The 730th Air Mobility Squadron (730 AMS) is a unit of the 515th Air Mobility Operations Group, based at Yokota AB, Japan and the 515th Air Mobility Operations Wing, based at Hickam AFB, Hawaii.

==History==
Prior to being activated as the 730 AMS, the squadron was designated as the 630th Air Mobility Support Squadron [AMSS]. The change in designation became effective on 15 March 2001, when the 630th AMSS was inactivated and the 730th AMS activated at Yokota AB. The change was enacted to better reflect the role of the unit as more operational than support oriented.

For the six years previous to the unit's inactivation, the 630th AMSS provided fixed, deployed command and control, aerial port, and maintenance required for the United States' Global Reach in the western Pacific.

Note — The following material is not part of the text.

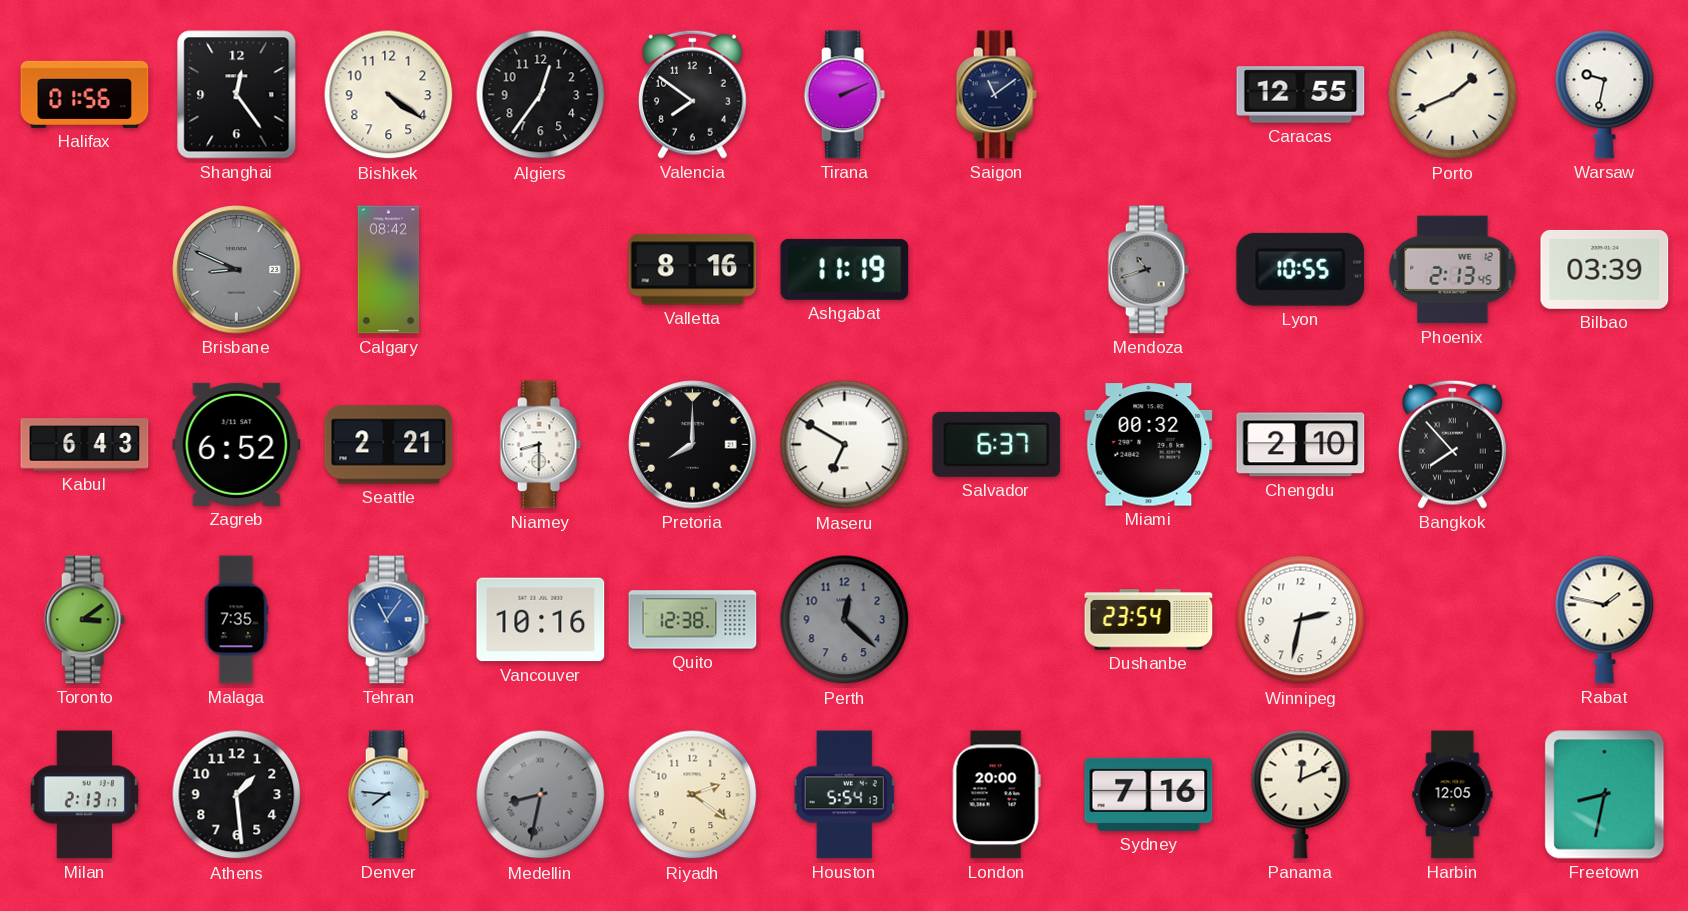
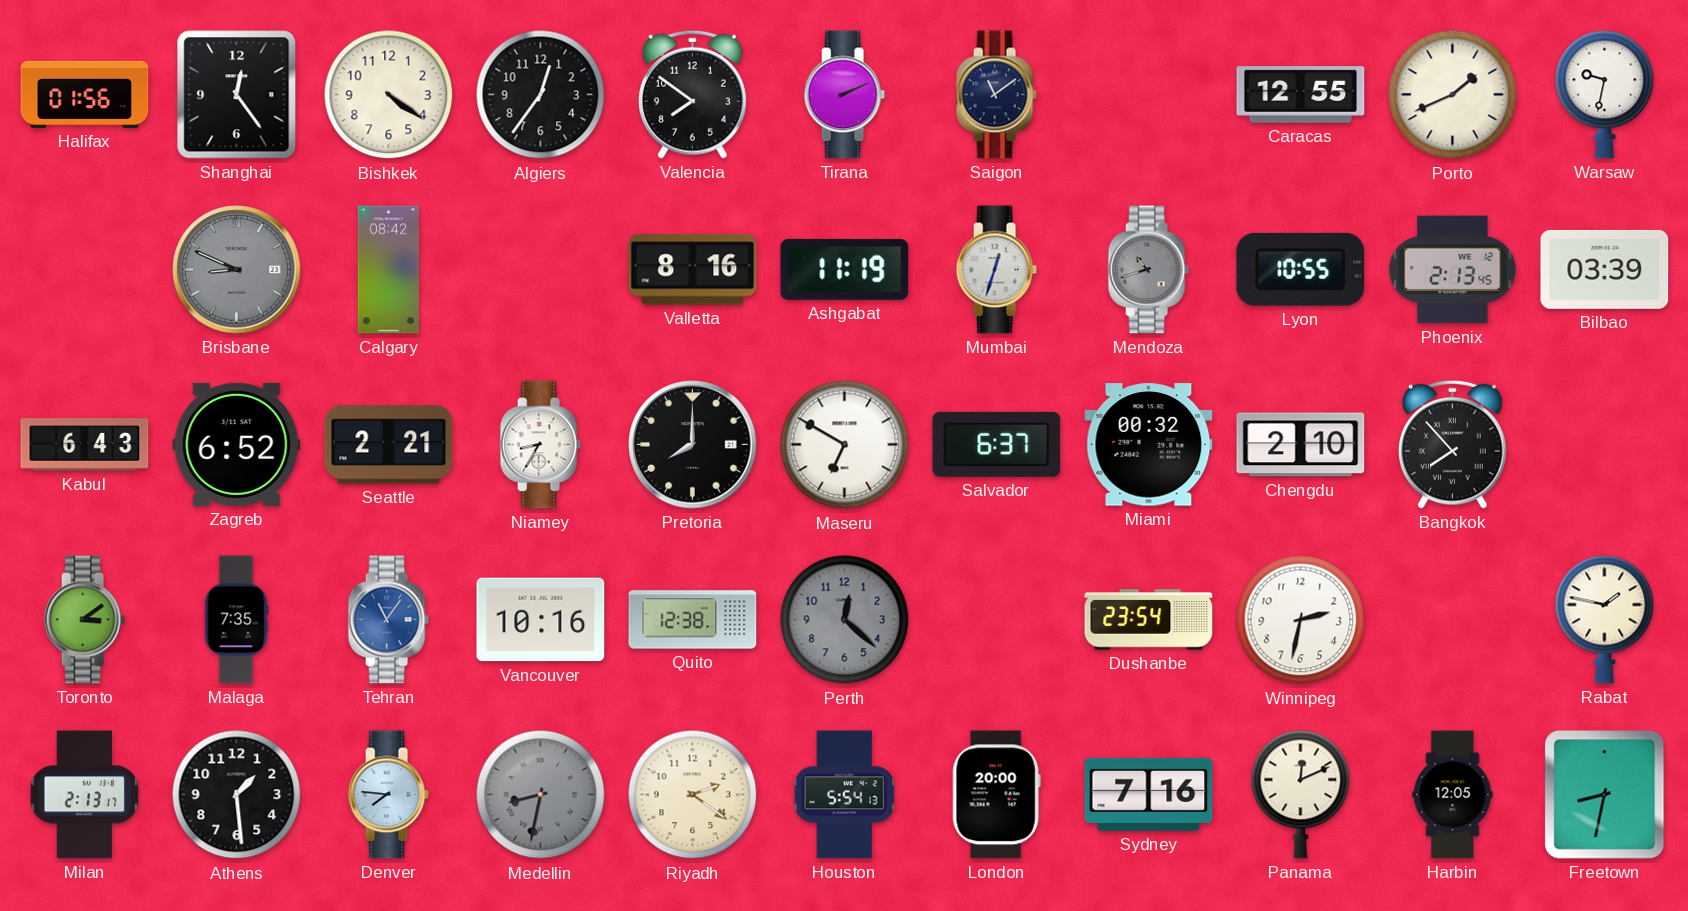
Mumbai: none -> 12:33
Niamey: 8:30 -> 8:35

The squadron is part of AMC's en route system to provide fixed and deployed maintenance, aerial port and command and control support to deployed AMC forces. The squadron's mission is to provide critical en route services to deployed forces worldwide.

The 630th Air Mobility Support Squadron was one of Air Mobility Command's primary Pacific hubs for air traffic. It was AMC's senior activity at Yokota and it represented other AMC organizations in the Pacific including operating locations at Fukuoka Airport and Misawa Air Base, Japan. The 630th supported all strategic/commercial airlift throughout the Pacific. The air transportation function operated the primary U.S. aerial port in Japan, providing support to U. S. military passengers and cargo arriving or departing from Yokota.